Helloooo! A couple of months ago, I was contacted by Beth Waters about contributing a post. I was totally down, and she wrote up a great article about caffeine (mainly having to do with coffee consumption).
COFFEEEE (and its good buddy, the scone):
So if you know me, you know I love me some coffee. This article was super awesome in keeping me aware and informed, and I hope it could do the same for all you coffee-lovers out there!
Caffeine is the most widely consumed psychoactive chemical on the planet. Like with any substance you use, it is important to know the risks as well as the benefits. About 90% of humans above the age of 18 ingest some form of caffeine on a daily basis. A vast majority of this consumption is in the form of coffee. How can you tell if you are drinking too much? Start by getting the facts about the risks and benefits of caffeine use. Then decide how much coffee is right for you.
It is very possible to consume too much caffeine, but laws do not currently require labels to show the exact amount of caffeine contained in the product. This makes it difficult for caffeine doses to be monitored with any kind of accuracy. Safe doses of caffeine amount to 130 – 300 mg per day, or 2-3 cups of coffee.
Research shows that ten grams of caffeine is considered to be a fatal dose for the average adult human. This is the equivalent of roughly a hundred cups of coffee in rapid succession. It is not likely for a person to overdose on caffeine via coffee consumption, but there are many products on the market which contain concentrated caffeine in higher doses. These include over the counter diet pills, sleep suppressants, headache powders and energy drinks. Such products are not always labeled with warnings or exact caffeine dosage information, but overdose can be very possible if they are consumed in excess.
Caffeine is generally associated with increased attentiveness, focus, coordination, and wakefulness.
Studies show that coffee consumption in moderation may reduce the risk of certain diseases such as Parkinson’s, Gallstones, Cirrhosis, Depression and Diabetes.
Caffeine is a known appetite suppressant, and can result in temporary weight loss.
Caffeine has been proven to add unhealthy risk factors among pregnant women. Consumption of caffeine during pregnancy is highly discouraged.
Coffee and other sources of caffeine such as cola and black tea have been associated with some dental problems such as staining and rotting of teeth.
Consuming too much caffeine can lead to crashes, which take the user to a much lower plateau than they experienced before consumption. This is a common side effect of many stimulant drugs.

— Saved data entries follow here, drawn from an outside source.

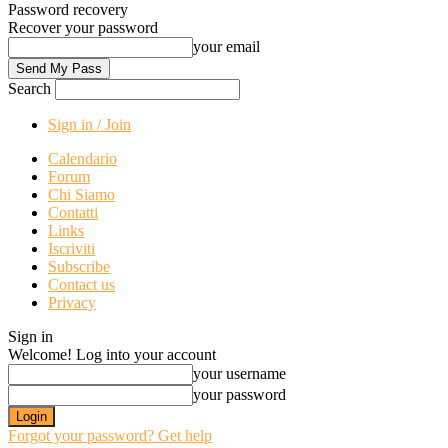
Password recovery
Recover your password
your email
Search
Sign in / Join
Calendario
Forum
Chi Siamo
Contatti
Links
Iscriviti
Subscribe
Contact us
Privacy
Sign in
Welcome! Log into your account
your username
your password
Forgot your password? Get help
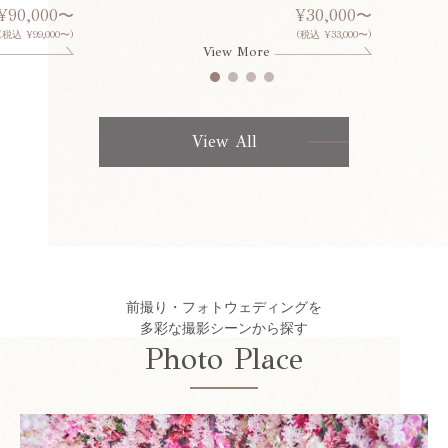
¥90,000〜
¥30,000〜
(税込 ¥99,000〜)
(税込 ¥33,000〜)
View More
View All
前撮り・フォトウェディングを
多彩な撮影シーンから探す
Photo Place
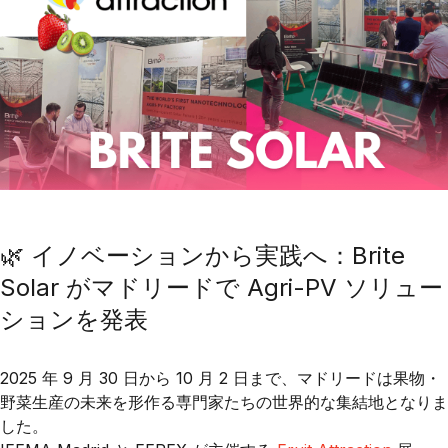
🌿 イノベーションから実践へ：Brite
Solar がマドリードで Agri-PV ソリュー
ションを発表
2025 年 9 月 30 日から 10 月 2 日まで、マドリードは果物・
野菜生産の未来を形作る専門家たちの世界的な集結地となりま
した。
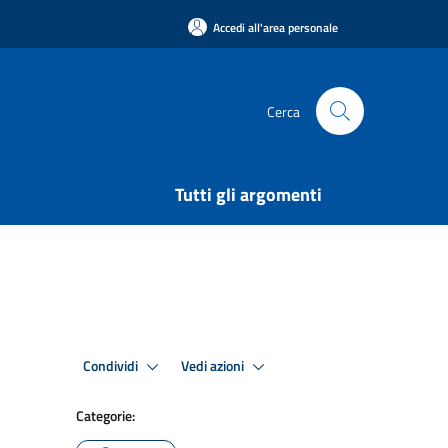
Accedi all'area personale
Cerca
Tutti gli argomenti
Condividi
Vedi azioni
Categorie:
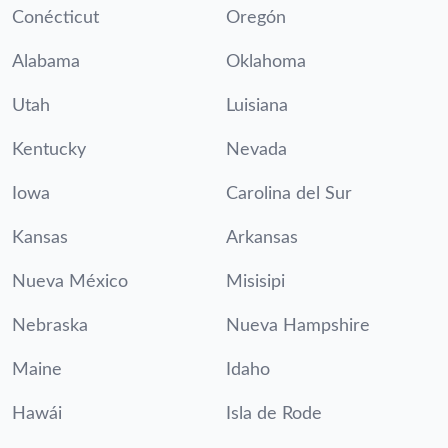
Conécticut
Oregón
Alabama
Oklahoma
Utah
Luisiana
Kentucky
Nevada
Iowa
Carolina del Sur
Kansas
Arkansas
Nueva México
Misisipi
Nebraska
Nueva Hampshire
Maine
Idaho
Hawái
Isla de Rode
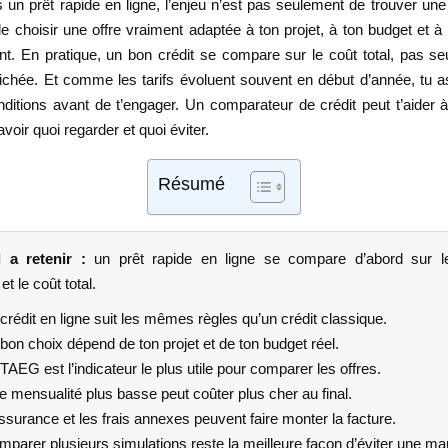
 un prêt rapide en ligne, l’enjeu n’est pas seulement de trouver une
de choisir une offre vraiment adaptée à ton projet, à ton budget et à
. En pratique, un bon crédit se compare sur le coût total, pas se
ichée. Et comme les tarifs évoluent souvent en début d’année, tu as
onditions avant de t’engager. Un comparateur de crédit peut t’aider à 
voir quoi regarder et quoi éviter.
Résumé
l a retenir :
un prêt rapide en ligne se compare d’abord sur 
t le coût total.
crédit en ligne suit les mêmes règles qu’un crédit classique.
bon choix dépend de ton projet et de ton budget réel.
TAEG est l’indicateur le plus utile pour comparer les offres.
 mensualité plus basse peut coûter plus cher au final.
ssurance et les frais annexes peuvent faire monter la facture.
parer plusieurs simulations reste la meilleure façon d’éviter une m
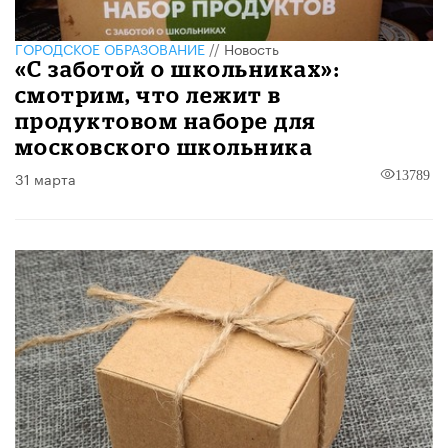
ГОРОДСКОЕ ОБРАЗОВАНИЕ
//
Новость
«С заботой о школьниках»:
смотрим, что лежит в
продуктовом наборе для
московского школьника
31 марта
13789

It is a widely accepted falsehood that decaf coffee is completely free of caffeine. Only so much caffeine is able to be removed from the beans through processing, so you are likely to find 8-14mg of caffeine in each cup of decaf coffee. This is a much lower dose than an ordinary cup, but still counts and should be noted as such by concerned parties.
Caffeine addiction is common among Americans. Some symptoms of caffeine withdrawal include a reversal of the effects generally associated with moderate caffeine consumption, such as decreased energy, alertness, activity, and contentedness. Irritability and bad headaches may also occur. It can take up to ten days for all withdrawal symptoms to wear off after an adult stops using caffeine.
Caffeine and Your Children
Caffeine is being added to an alarming array of products; some of which are marketed directly at children. This is unsettling because research has been conducted into fatal doses of caffeine for adults, but the same cannot be said for children. Clinical studies have linked high consumption of caffeine among children to symptoms of ADHD and other health problems. Some products boast the caffeine equivalent of several cups of coffee per serving in their advertisements, but are not required to list the exact amount on their packaging. In some cases they contain a mix of other chemicals intended to increase or enhance the effects of the caffeine. Because of this, it can be very difficult for parents to monitor their children’s caffeine intake. Talk to your doctor to find out the latest information about how caffeine may be affecting you and your child.
About guest author: Beth is the mother of two children and would like to call herself a “supermom”, but believes every mom has super capabilities. She has dedicated her life to live healthy and happily, and to teach her children the same practices. Her knowledge and proficiency in health and fitness comes from her experience writing for medical companies, such as Liberty Medical. You can also check out her blog at Carrots Over Cake.
Thanks, Beth, on contributing!
Do you drink coffee? Do you drink it at specific times?
If you are not a coffee-drinker, what is/are your reason(s) for not drinking this magical elixir?